I need to schedule a chunk of me-time when I can give this a thorough thinking through and cry uncontrollably without scaring anyone. Maybe tomorrow. It's got to be soon 'cuz well, just cuz.

Thursday, April 23, 2009

Walking

In case you haven't met me. I am overweight. Fine. I will 'say' it, according to the definition I am obese. There it is. Of course, I have known this for years. It's not like I can't see myself and I don't own a mirror. Regardless, it's not fun to say which means it bears saying again. I am obese. I need to loose weight. A large amount of weight. I am not prepared yet to put that figure in writing. Suffice it to say that it's a 3 digit number. Exactly. Ugh!.

So, here I am publicly saying these things because I need to force myself to do something about it. I have always been relatively healthy. But the past couple of years although my traditional Western medicine doctor said everything was fine my Doctor of Oriental Medicine (DOM) said that I was borderline. His range is more narrow than the range western docs use and so I already knew that I was leaning towards the usual stuff that goes with my obesity such as high blood pressure and diabetes. I have not been officially diagnosed with either yet but this year my Western medicine doctor said that I was pre-all these things. So, I need to act now to see if its not too late to prevent them.

I need to eat healthier more importantly eat less and exercise. Now, I have been on a bajillion diets in my lifetime since jr. high and I can attest to the fact that every single one works. You loose weight on all of them. I have lost hundreds if not thousands of pounds. The problem is I keep finding them and a few more each time I stop said diet. I need to just eat less because even too much of a good thing is not good.

So, in that vein a few minor changes were immediately made. I bought 2% milk for my morning cafe con leche. I am cleaning out the cupboard of bad (starchy) veggies such as peas which I seem to have a lot of and get rid of the fruit juice. When given the choice I'd rather eat my sugar not drink it thank you. I even measured out the rice for dinner and in prepping the leftovers for lunch.

Now, let's not all get crazy here. I have done it for 2 days. WooHoo! I know. Talk to me in a week or a month and we'll see. Anyway, I have to start.

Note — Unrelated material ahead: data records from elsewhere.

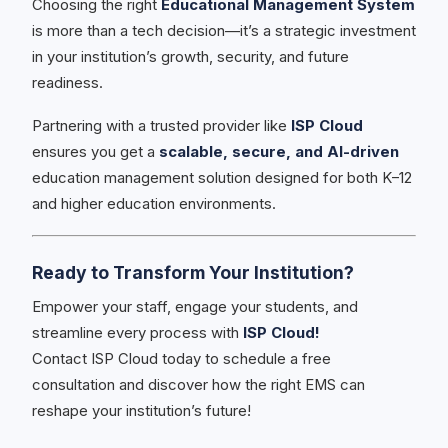
Choosing the right
Educational Management System
is more than a tech decision—it’s a strategic investment
in your institution’s growth, security, and future
readiness.
Partnering with a trusted provider like
ISP Cloud
ensures you get a
scalable, secure, and AI-driven
education management solution designed for both K–12
and higher education environments.
Ready to Transform Your Institution?
Empower your staff, engage your students, and
streamline every process with
ISP Cloud!
Contact ISP Cloud today to schedule a free
consultation and discover how the right EMS can
reshape your institution’s future!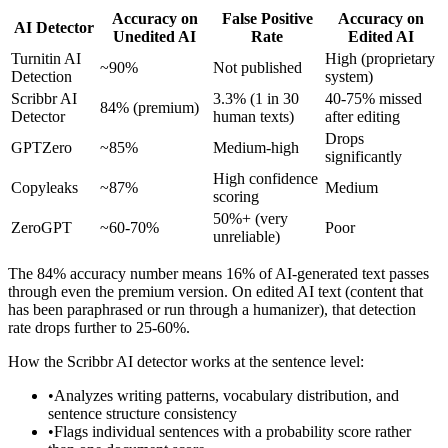
Accuracy on
False Positive
Accuracy on
AI Detector
Unedited AI
Rate
Edited AI
Turnitin AI
High (proprietary
~90%
Not published
Detection
system)
Scribbr AI
3.3% (1 in 30
40-75% missed
84% (premium)
Detector
human texts)
after editing
Drops
GPTZero
~85%
Medium-high
significantly
High confidence
Copyleaks
~87%
Medium
scoring
50%+ (very
ZeroGPT
~60-70%
Poor
unreliable)
The 84% accuracy number means 16% of AI-generated text passes
through even the premium version. On edited AI text (content that
has been paraphrased or run through a humanizer), that detection
rate drops further to 25-60%.
How the Scribbr AI detector works at the sentence level:
•
Analyzes writing patterns, vocabulary distribution, and
sentence structure consistency
•
Flags individual sentences with a probability score rather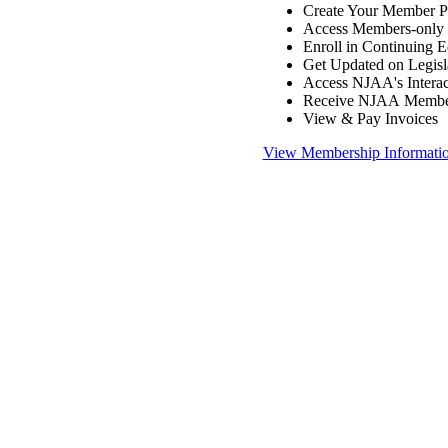
Create Your Member Pr
Access Members-only 
Enroll in Continuing 
Get Updated on Legisl
Access NJAA's Interac
Receive NJAA Members
View & Pay Invoices
View Membership Informati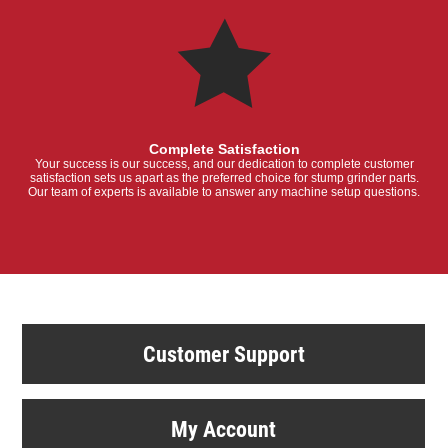
Complete Satisfaction
Your success is our success, and our dedication to complete customer
satisfaction sets us apart as the preferred choice for stump grinder parts.
Our team of experts is available to answer any machine setup questions.
Customer Support
My Account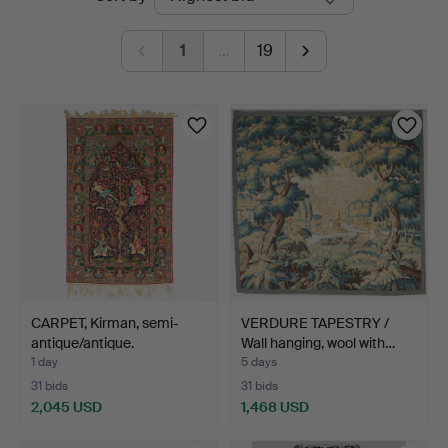
auctions
1
…
19
CARPET, Kirman, semi-
VERDURE TAPESTRY /
antique/antique.
Wall hanging, wool with…
1 day
5 days
31 bids
31 bids
2,045 USD
1,468 USD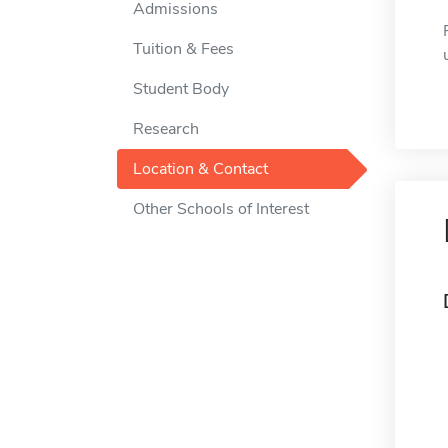
Admissions
Tuition & Fees
Student Body
Research
Location & Contact
Other Schools of Interest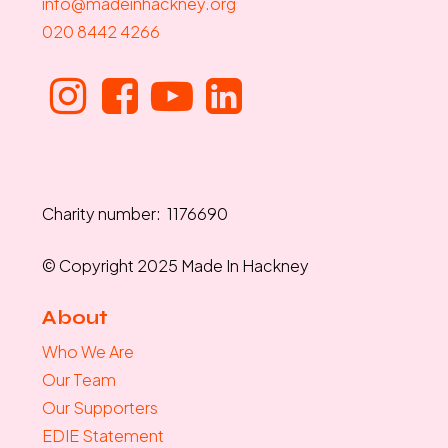
info@madeinhackney.org
020 8442 4266
Charity number: 1176690
© Copyright 2025 Made In Hackney
About
Who We Are
Our Team
Our Supporters
EDIE Statement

The big news is yesterday I walked. I actually changed my clothes when I got home from work in stead of plopping in front of the TV to absorb the A/C and walked for 45 minutes. My son says that my route was just shy of 2 miles. He's the runner, he should know I really didn't care. I was exhausted and gratefully absorbing the A/C propped up against the sofa on the cold tile floor when he was calculating. Actually, he was very supportive. He gave me his old iPod, loaded like 60 songs on it while I changed and showed me how to work it before I set out. He checked the time before I left and said he didn't want to see me for at least 1/2 hour that I didn't even need to take keys, he'd be there. Sweet huh?

Today is day 2 and I already didn't have my oatmeal fro breakfast (which really fills me). I had a bagel that someone brought in for the office. That's the bad news. I guess the good news is in the past I would have had 3, one for breakfast, one for snack and one with lunch. I have only had the one for breakfast and now I had the lunch I prepared from home. I have a banana for snack later and then only dinner to worry about.

I plan on walking again when I get home today even though there was a point yesterday I didn't think I'd make it but in my head I just keep saying, you can't just stop and sit down here, you have to get home. We'll see how far I get. It's hot out. It was hot yesterday but gratefully there was an occasional breeze that helped a bit. I may try another route. I think we need more shade trees in my neighborhood. I'm just saying the heat and the sun in these parts is brutal.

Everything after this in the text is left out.